Schema evolution

When you load data, Vertica must be able to match the columns or fields in the data to the columns defined in the table.

When you load data, Vertica must be able to match the columns or fields in the data to the columns defined in the table. Typically, you use strong typing to specify the table columns and parsers reject data that does not match the table definition. Some parsers cause the entire load to fail if the data does not match, and some load what they can and produce warnings about unhandled data.

For long-lived databases or more volatile domains, new columns and fields can appear in data, disrupting existing ETL pipelines. Some parsers provide ways to handle differences between the data and the table definition.

Parquet and ORC

By default, the Parquet and ORC parsers use strong schema matching. This means that all columns in the data must be loaded in the same order as in the data. Unmatched columns produce load errors:

=> CREATE TABLE orders_summary(orderid INT, accountid INT);

=> COPY orders_summary FROM '/data/orders.parquet' PARQUET;
ERROR 9135:  Attempt to load 2 columns from a parquet source [/data/orders.parquet] that has 3 columns

You can pick out only the specific columns you want using loose schema matching. Use the do_soft_schema_match_by_name parameter in the PARQUET or ORC parser. With loose schema matching, columns in the data are matched to columns in the table by their names. Columns in the data that are not part of the table definition are ignored:

=> COPY orders_summary FROM '/data/orders.parquet'
   PARQUET(do_soft_schema_match_by_name='true');
 Rows Loaded
-------------
           3
(1 row)

Alternatively, you can use ALTER TABLE to add new columns to the table definition and continue to use strong schema matching.

JSON and Avro

By default, the JSON and Avro parsers skip fields in the data that are not part of the table definition and proceed with the rest of the load. This behavior is in contrast to the Parquet and ORC parsers, which by default require that a table consume all of the columns in the data. This means that the JSON and Avro parsers are more flexible in the face of variability in the data, but also that you must monitor your loads more closely for new fields.
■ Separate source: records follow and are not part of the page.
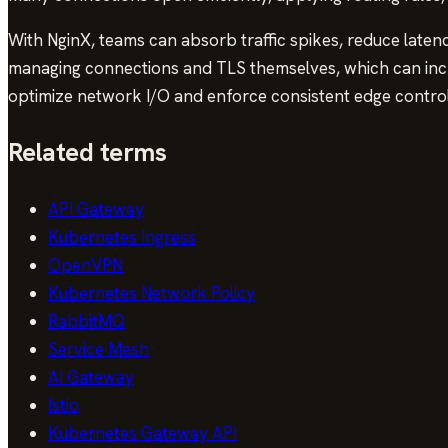
With NginX, teams can absorb traffic spikes, reduce laten
managing connections and TLS themselves, which can incr
optimize network I/O and enforce consistent edge control
Related terms
API Gateway
Kubernetes Ingress
OpenVPN
Kubernetes Network Policy
RabbitMQ
Service Mesh
AI Gateway
Istio
Kubernetes Gateway API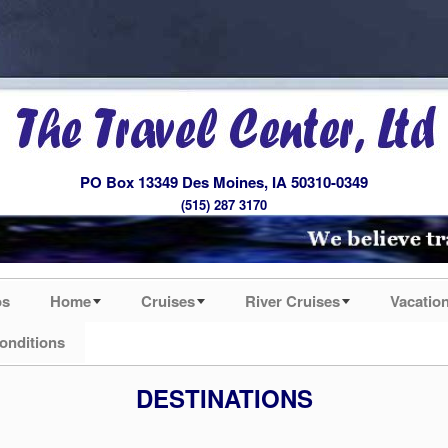
PO Box 13349 Des Moines, IA 50310-0349
(515) 287 3170
os
Home
Cruises
River Cruises
Vacatio
onditions
DESTINATIONS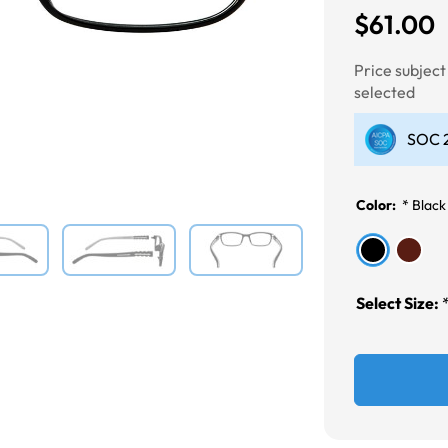
$61.00
Next
Price subjec
selected
SOC 2
Color:
*
Black
Select Size: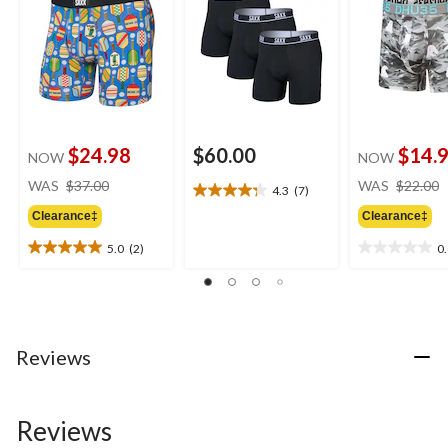
$24.98
$60.00
$14.
NOW
NOW
price
WAS
$37.00
WAS
$22.00
4.3
(7)
4.3
was
out
Clearance‡
Clearance‡
$37.00
of
5.0
(2)
0
5
5.0
0.0
stars.
out
out
7
of
of
reviews
5
5
stars.
stars.
2
Reviews
reviews
Reviews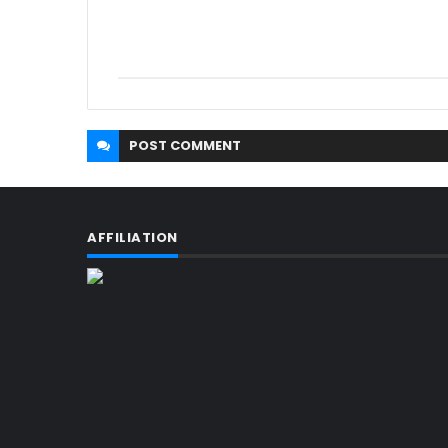
POST
COMMENT
AFFILIATION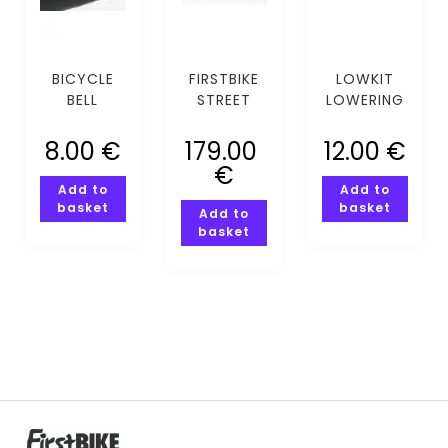
BICYCLE
FIRSTBIKE
LOWKIT
BELL
STREET
LOWERING
COMPASSI
PINK
KIT
PINK
8.00
€
179.00
12.00
€
€
Add to
Add to
basket
basket
Add to
basket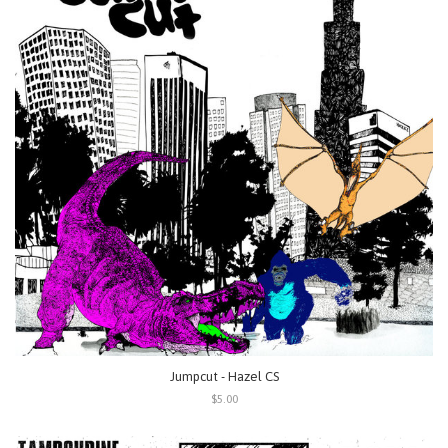
Jumpcut - Hazel CS
$5.00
When creating tables that will use JSON or Avro data, a good first step is to infer a table definition from a sample data file using INFER_TABLE_DDL. You can use the results to define a table. If later data files add more fields, the parser emits a warning and logs information about the new fields in the UDX_EVENTS system table. You can use this information to decide whether to alter the table definition or ignore the new fields.
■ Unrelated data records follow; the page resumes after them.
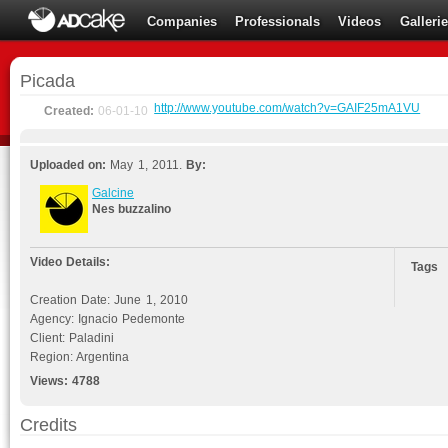
Companies
Professionals
Videos
Galleri
Picada
http://www.youtube.com/watch?v=GAIF25mA1VU
Created:
06-01-10
Uploaded on:
May 1, 2011.
By:
Galcine
Nes buzzalino
Video Details:
Tags
Creation Date: June 1, 2010
Agency: Ignacio Pedemonte
Client: Paladini
Region: Argentina
Views:
4788
Credits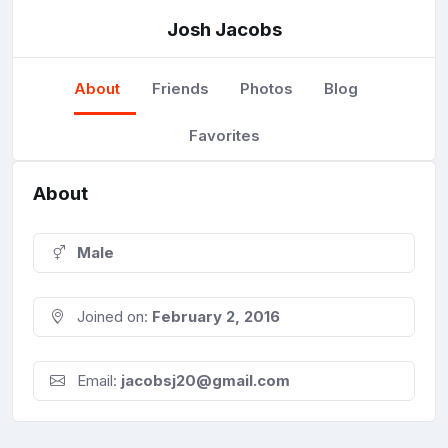
Josh Jacobs
About
Friends
Photos
Blog
Favorites
About
Male
Joined on:
February 2, 2016
Email:
jacobsj20@gmail.com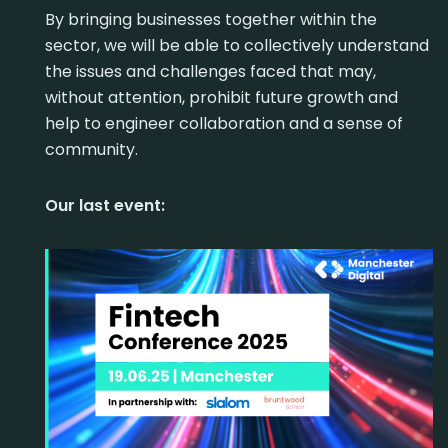
By bringing businesses together within the
sector, we will be able to collectively understand
the issues and challenges faced that may,
without attention, prohibit future growth and
help to engineer collaboration and a sense of
community.
Our last event:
If you are only interested in certain fields and don't care about new fields found in data loads, you can use the suppress_warnings parameter on the JSON or Avro parser to ignore them. If you suppress warnings, you can separately check for new fields from time to time with INFER_TABLE_DDL or by loading sample data with warnings enabled and without committing (COPY...NO COMMIT).

For a detailed discussion of this workflow, see Schema changes in Data exploration.